Pol θ and C-NHEJ inactivation prevents random integration

We used CRISPR-Cas9 to inactivate Polq, the gene encoding Pol θ, and key C-NHEJ genes Ku70, Ku80 and LigIV, and a combination of Polq Ku70 and Polq Ku80 in mouse ES cells (Fig. 1a, Supplementary Figs. 1 and 2); two independent knock-out cell lines were generated for each genotype. The observation that single-mutant cells were hypersensitive toward IR validated functional impairment of the encoded proteins. Strikingly, double mutant cells displayed a synergistic increase in IR sensitivity arguing for redundant activities of C-NHEJ and Pol θ on radiation-induced DNA damage (Supplementary Fig. 2). Next, we measured the ability of these knockout cells to form stable puromycin-resistant colonies upon RI of transfected plasmid DNA encoding a puromycin resistance gene (Fig. 1a, b). Confirming previous work15, 16, the frequency of transfected DNA integration was unaffected by C-NHEJ inactivation, however, we found it to be severely reduced in Polq –/– cells (11% of wild-type). Deficiency in nuclear form of the Alt-EJ protein LigIII22,23,24 did not result in RI frequency decrease (Supplementary Fig. 3), which may be due to redundancy of LigIII and LigI as was previously observed in manifestations of Alt-EJ22, 23. Our observation that loss of C-NHEJ does not at all affect RI slightly deviates from an earlier study reporting a modest decrease in RI upon LIG4 depletion25, which could be explained by different cell- or growth characteristics for mouse ES cells versus transformed human somatic cells that could affect usage of EJ pathways: mouse ES cells are primarily in S-phase and are thus perhaps more geared up to repair breaks via HR or alt-EJ. We conclude that RI in mouse ES cells is predominantly resulting from Pol θ-mediated repair and refer to this process as TMEJ (for polymerase Theta-Mediated EJ) to distinguish it from C-NHEJ and to acknowledge the notion that Alt-EJ may also encompass Pol θ-independent repair.

Fig. 1
figure 1

RI is reduced in Polq −/− and completely abrogated in Polq −/− Ku70 −/−, Polq −/− Ku80 −/− and Polq −/− LigIV −/− cells. a Immuno-blots confirming the absence of Ku70, Ku80, and LigIV from wild type and Polq −/− ES cells. b Mouse ES cells of indicated genotypes were electroporated with linearized plasmid DNA encoding a puromycin resistance gene and a GFP expression plasmid to measure transfection efficiency. Colony counts were adjusted for transfection and plating efficiency. Means and s.e.m. are plotted. c Polq −/− and wild-type control cells complemented with wild-type and mutant versions of the human POLQ cDNA were transfected with a plasmid encoding a puromycin-resistance gene. After 10 days of puromycin selection CBB-stained plates were photographed.
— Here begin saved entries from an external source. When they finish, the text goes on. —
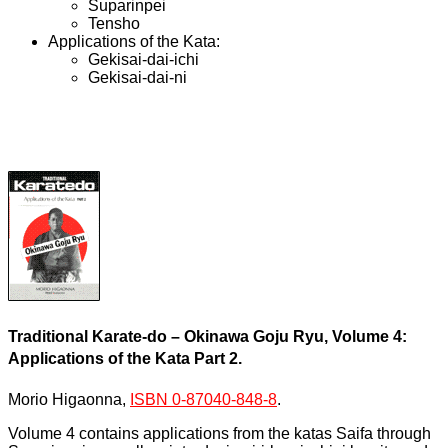
Suparinpei
Tensho
Applications of the Kata:
Gekisai-dai-ichi
Gekisai-dai-ni
Traditional Karate-do – Okinawa Goju Ryu, Volume 4:
Applications of the Kata Part 2.
Morio Higaonna,
ISBN 0-87040-848-8
.
Volume 4 contains applications from the katas Saifa through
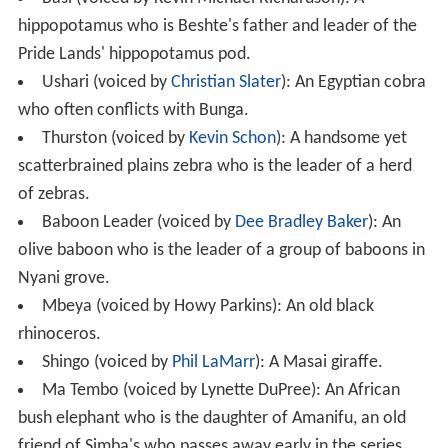
hippopotamus who is Beshte's father and leader of the
Pride Lands' hippopotamus pod.
Ushari (voiced by
Christian Slater
): An Egyptian cobra
who often conflicts with Bunga.
Thurston (voiced by
Kevin Schon
): A handsome yet
scatterbrained plains zebra who is the leader of a herd
of zebras.
Baboon Leader (voiced by
Dee Bradley Baker
): An
olive baboon who is the leader of a group of baboons in
Nyani grove.
Mbeya (voiced by Howy Parkins): An old black
rhinoceros.
Shingo (voiced by
Phil LaMarr
): A Masai giraffe.
Ma Tembo (voiced by Lynette DuPree): An African
bush elephant who is the daughter of Amanifu, an old
friend of Simba's who passes away early in the series.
Right-hand panel shows immuno-blots of Pol θ levels in the clones used in the left-hand panel. Arrowhead indicates full-length Flag-Pol θ protein, asterisk indicates non-specific signal

This conclusion is supported by the observation that integration sites in Pol θ proficient cells, but not in Polq –/– cells, frequently resulted in junctions that contained small insertions, which are suggestive of template-based polymerase action primed by the local presence of homologous sequences (Fig. 2 and Supplementary Data 1, 2). Noteworthy, the observed inserts had a striking similarity with those identified at the junctions of translocations that give rise to Ewing Sarcoma26. The occasional presence of templated insertions is a signature feature of Pol θ-mediated repair of DSBs27, 28.

Fig. 2
figure 2

Different junctional diversity at RI sites in wild-type and Polq −/− cells. a Schematic representation of junctions found at RI sites: (i) simple deletions that are without insertions (in grey), (ii) complex junctions that contain insertions, which display sequence identity to the transfected DNA but in a reverse complement (RC) orientation (in red), and (iii) complex junctions with untraceable miscellaneous insertions (in pink); *** denotes p < 0.001 in Fischer’s exact test. b Two representative cases of insertion-containing transfected DNA-genome junctions. Junctional sequences that are identical to the transfected (foreign) DNA (in bold) or the mouse genome are marked. Micro-homologous sequences are boxed. Identical sequences in a RC orientation are underlined

Simultaneous inactivation of Pol θ and Ku70, Ku80 or LigIV resulted in a complete inability of cells to integrate transfected DNA (Fig. 1b). We did not recover a single puromycin-resistant colony in multiple experiments involving more than 1.5×108 Polq –/– Ku70 –/–, 7.5×107 Polq –/– Ku80 –/– and 2.4×108 Polq –/– Lig4 –/– cells. No significant differences in transient transfection efficiency, as measured by expression of fluorescent marker 1 day after transfection, was observed between the genotypes (Supplementary Fig. 2b). We conclude that the residual level of RI in Polq –/– cells results from C-NHEJ.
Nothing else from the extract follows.